▶ [Exercise brief]:
Could you write out each entry exactly as it reads?
---------- Exercise materials
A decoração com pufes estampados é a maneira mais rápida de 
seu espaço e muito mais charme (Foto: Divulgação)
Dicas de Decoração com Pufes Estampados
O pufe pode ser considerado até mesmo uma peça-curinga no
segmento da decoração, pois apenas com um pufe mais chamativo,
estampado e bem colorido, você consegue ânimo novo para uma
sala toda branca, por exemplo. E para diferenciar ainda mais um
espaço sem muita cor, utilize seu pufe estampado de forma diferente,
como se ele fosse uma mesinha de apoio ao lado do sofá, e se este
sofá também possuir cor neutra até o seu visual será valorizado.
--------------------
▶ [Result below]:
A decoração com pufes estampados é a maneira mais rápida de 
seu espaço e muito mais charme (Foto: Divulgação)
Dicas de Decoração com Pufes Estampados
O pufe pode ser considerado até mesmo uma peça-curinga no
segmento da decoração, pois apenas com um pufe mais chamativo,
estampado e bem colorido, você consegue ânimo novo para uma
sala toda branca, por exemplo. E para diferenciar ainda mais um
espaço sem muita cor, utilize seu pufe estampado de forma diferente,
como se ele fosse uma mesinha de apoio ao lado do sofá, e se este
sofá também possuir cor neutra até o seu visual será valorizado.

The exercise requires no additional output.